**Given records:**
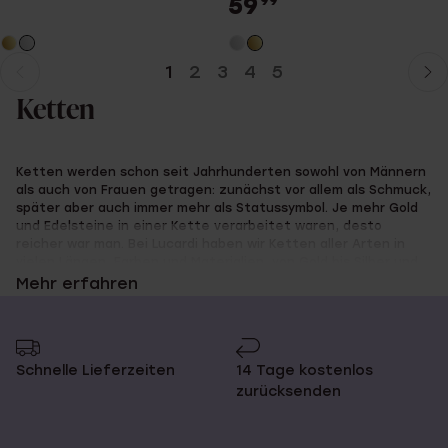
59
99
1
2
3
4
5
Aktuelle
Weiter
Seite
zur
Ketten
Seite
Ketten werden schon seit Jahrhunderten sowohl von Männern
als auch von Frauen getragen: zunächst vor allem als Schmuck,
später aber auch immer mehr als Statussymbol. Je mehr Gold
und Edelsteine in einer Kette verarbeitet waren, desto
reicher war man. Bei Lucardi haben wir Ketten aller Arten in
vielen Längen, Farben und Materialien, von Gold bis Silber und
von Leder bis Edelstahl. Coole Ketten für Männer, modische
Mehr erfahren
Ketten für Frauen und super süße Ketten für Kinder!
Schnelle Lieferzeiten
14 Tage kostenlos
Lass deine Kette personalisieren
zurücksenden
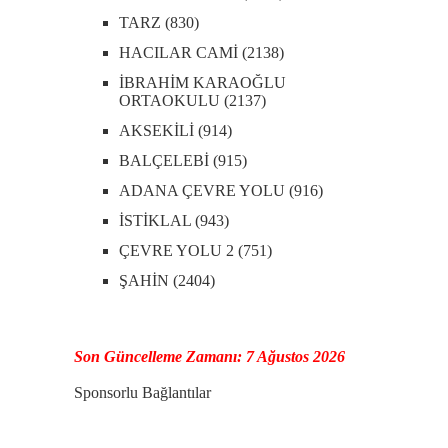
TARZ (830)
HACILAR CAMİ (2138)
İBRAHİM KARAOĞLU
ORTAOKULU (2137)
AKSEKİLİ (914)
BALÇELEBİ (915)
ADANA ÇEVRE YOLU (916)
İSTİKLAL (943)
ÇEVRE YOLU 2 (751)
ŞAHİN (2404)
Son Güncelleme Zamanı: 7 Ağustos 2026
Sponsorlu Bağlantılar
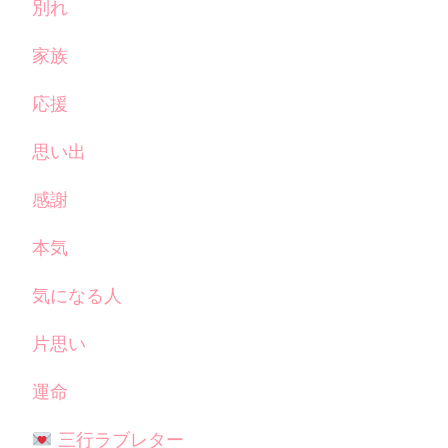
別れ
家族
応援
思い出
感謝
本気
気になる人
片思い
運命
三行ラブレター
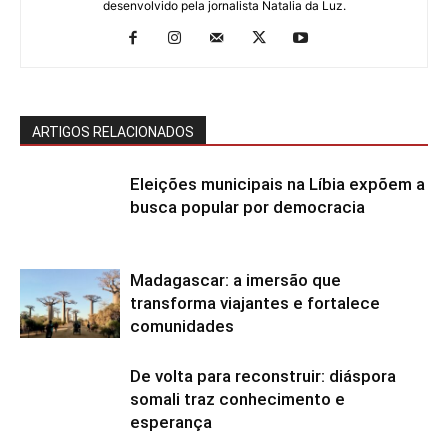
desenvolvido pela jornalista Natalia da Luz.
ARTIGOS RELACIONADOS
Eleições municipais na Líbia expõem a
busca popular por democracia
Madagascar: a imersão que
transforma viajantes e fortalece
comunidades
De volta para reconstruir: diáspora
somali traz conhecimento e
esperança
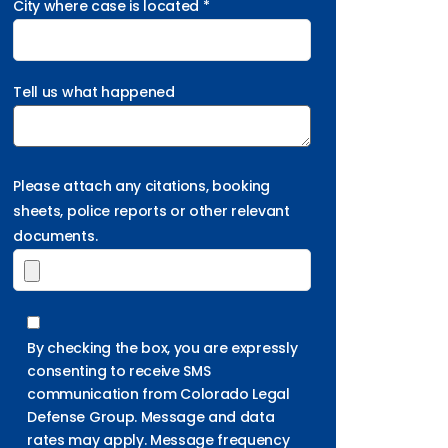
City where case is located *
Tell us what happened
Please attach any citations, booking
sheets, police reports or other relevant
documents.
By checking the box, you are expressly
consenting to receive SMS
communication from Colorado Legal
Defense Group. Message and data
rates may apply. Message frequency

**Your objective:**
Give back exactly the lines from the line holding "City where case is located *" through the last line of the listing, including both.

**Your solution:**
City where case is located *
Tell us what happened
Please attach any citations, booking
sheets, police reports or other relevant
documents.
By checking the box, you are expressly
consenting to receive SMS
communication from Colorado Legal
Defense Group. Message and data
rates may apply. Message frequency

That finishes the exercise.